The reply should contain every line of the data, repeated exactly, and no pictures.

[GIVEN RECORDS Boundary: Start]

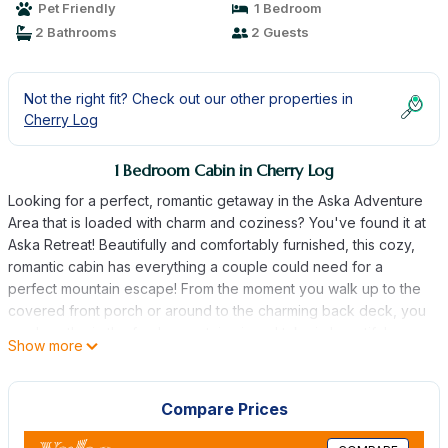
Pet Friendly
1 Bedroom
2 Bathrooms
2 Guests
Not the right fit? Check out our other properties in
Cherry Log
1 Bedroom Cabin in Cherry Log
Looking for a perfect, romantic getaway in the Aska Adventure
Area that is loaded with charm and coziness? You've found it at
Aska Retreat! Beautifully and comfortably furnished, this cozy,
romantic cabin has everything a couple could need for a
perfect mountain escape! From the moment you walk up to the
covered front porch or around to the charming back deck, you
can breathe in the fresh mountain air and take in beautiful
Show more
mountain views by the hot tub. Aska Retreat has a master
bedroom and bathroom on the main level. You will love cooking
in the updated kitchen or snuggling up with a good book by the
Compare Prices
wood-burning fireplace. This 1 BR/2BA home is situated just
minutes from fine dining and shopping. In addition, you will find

[GIVEN RECORDS Boundary: End]

* EXERCISE ANSWER:
Pet Friendly
1 Bedroom
2 Bathrooms
2 Guests
Not the right fit? Check out our other properties in
Cherry Log
1 Bedroom Cabin in Cherry Log
Looking for a perfect, romantic getaway in the Aska Adventure
Area that is loaded with charm and coziness? You've found it at
Aska Retreat! Beautifully and comfortably furnished, this cozy,
romantic cabin has everything a couple could need for a
perfect mountain escape! From the moment you walk up to the
covered front porch or around to the charming back deck, you
can breathe in the fresh mountain air and take in beautiful
Show more
mountain views by the hot tub. Aska Retreat has a master
bedroom and bathroom on the main level. You will love cooking
in the updated kitchen or snuggling up with a good book by the
Compare Prices
wood-burning fireplace. This 1 BR/2BA home is situated just
minutes from fine dining and shopping. In addition, you will find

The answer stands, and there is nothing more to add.